LA City Council Votes To Ban Bike Sales And Repairs On City Streets
Los Angeles City Council voted in favor of an ordinance seeking to crack down on bicycle "chop shops" by prohibiting the assembly, disassembly or sale of bikes or bike parts in the public right-of-way.
City council member and mayoral candidate Joe Buscaino, the motion's co-author, points to Long Beach where the city has criminalized bike chop shops in public areas.
According to Buscaino, the Long Beach ordinance describes a chop shop as three or more bikes, a bike frame with gear or brake cables cut. Or, two or more bikes with missing parts or five or more missing bike parts.
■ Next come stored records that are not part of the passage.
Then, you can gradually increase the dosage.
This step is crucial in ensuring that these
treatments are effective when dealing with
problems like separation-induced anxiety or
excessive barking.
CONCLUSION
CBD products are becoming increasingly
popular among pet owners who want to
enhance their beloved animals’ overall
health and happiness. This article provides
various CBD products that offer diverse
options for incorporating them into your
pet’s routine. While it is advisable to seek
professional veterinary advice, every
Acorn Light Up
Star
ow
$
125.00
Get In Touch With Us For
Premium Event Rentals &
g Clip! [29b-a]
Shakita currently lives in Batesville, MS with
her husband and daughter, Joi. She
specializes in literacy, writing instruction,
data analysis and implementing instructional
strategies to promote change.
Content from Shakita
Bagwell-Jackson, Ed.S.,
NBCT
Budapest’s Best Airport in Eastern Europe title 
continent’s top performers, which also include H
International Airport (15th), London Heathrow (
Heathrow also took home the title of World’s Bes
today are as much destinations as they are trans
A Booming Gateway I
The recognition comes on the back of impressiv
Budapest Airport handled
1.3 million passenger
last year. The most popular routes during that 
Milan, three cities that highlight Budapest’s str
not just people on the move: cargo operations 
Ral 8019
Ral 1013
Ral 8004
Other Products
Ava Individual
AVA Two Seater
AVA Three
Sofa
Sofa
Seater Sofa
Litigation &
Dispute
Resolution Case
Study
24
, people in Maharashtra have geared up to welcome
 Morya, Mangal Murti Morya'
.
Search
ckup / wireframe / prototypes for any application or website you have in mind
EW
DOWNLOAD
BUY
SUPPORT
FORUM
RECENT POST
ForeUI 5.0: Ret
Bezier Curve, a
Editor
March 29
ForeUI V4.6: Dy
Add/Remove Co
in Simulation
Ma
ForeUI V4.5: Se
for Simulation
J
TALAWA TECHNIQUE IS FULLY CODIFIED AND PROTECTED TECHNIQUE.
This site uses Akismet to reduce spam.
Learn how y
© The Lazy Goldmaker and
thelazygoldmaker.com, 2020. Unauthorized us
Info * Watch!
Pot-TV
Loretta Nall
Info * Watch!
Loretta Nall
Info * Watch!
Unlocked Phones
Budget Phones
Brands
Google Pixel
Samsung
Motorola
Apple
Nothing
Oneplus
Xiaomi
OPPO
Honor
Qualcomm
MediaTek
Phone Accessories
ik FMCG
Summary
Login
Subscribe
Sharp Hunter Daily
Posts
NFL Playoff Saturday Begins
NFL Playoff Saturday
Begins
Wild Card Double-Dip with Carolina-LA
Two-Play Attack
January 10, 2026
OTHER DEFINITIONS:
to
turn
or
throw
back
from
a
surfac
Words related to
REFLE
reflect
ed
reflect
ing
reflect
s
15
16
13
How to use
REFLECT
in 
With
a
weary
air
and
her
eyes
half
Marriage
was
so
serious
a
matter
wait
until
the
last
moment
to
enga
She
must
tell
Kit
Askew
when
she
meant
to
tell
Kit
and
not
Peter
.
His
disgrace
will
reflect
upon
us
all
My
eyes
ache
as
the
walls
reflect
"I believe this ordinance will give our LAPD officers the necessary tool to reduce bicycle thefts and help clean up our streets," Buscaino said.
Councilmember Paul Krekorian, who voted in favor of the motion, says he has no evidence that somebody who lines up 40 bikes on a sidewalk is selling stolen bikes.
"But let's get real. We all know that they are, and if you don't have some way to enforce the law, then we're just going to keep shrugging our shoulders and say, 'oh well, crime like this can just continue,'" Krekorian said.
Opponents fear that anybody fixing a bike on the street without proof of ownership can be targeted by law enforcement.
Marqueece Harris-Dawson was one of four Councilmembers opposing the proposed measure. He says when he was a kid, he used a hand-me-down bike that would often break down on a sidewalk or at the park.
"Under this law, growing up in this city, I could have been arrested four, five, eight or nine — I don't even remember my bicycle broke, and I had to fix it. Or [my brother and I] had to fix our bikes and [a friend on my block and I had to fix our bikes,]" Harrison-Dawson said.
Councilmember Nithya Raman points out bike theft is a real problem in L.A. but she says this ordinance is not the way to stop it.
"This ordinance the way it's envisioned could also capture innocent conduct. The ordinance in Long Beach makes it illegal to assemble or disassemble two or more bicycles on the sidewalk that could be missing parts," Raman said.
Raman says the only way to prove the bike is yours is by producing a video or photo evidence, a bill of sale, a serial number or bike registration.
"How many people actually have those things? How many of us have those things? For our bikes on hand all the time? I certainly don't," she said.
Council member John Lee asked city council members on Tuesday"what type of city do we want? What message are we sending?"
"The issue of criminalizing homelessness was brought up...this ordinance is not criminalized homelessness," Lee said. "It criminalizes conduct is in the direct result of feeling to support their drug habit."
The 10-4 vote on Tuesday could result in City Attorney Mike Feuer drafting a law to ban the practice. After Feuer writes the ordinance, it goes back to city council, where the motion can become law.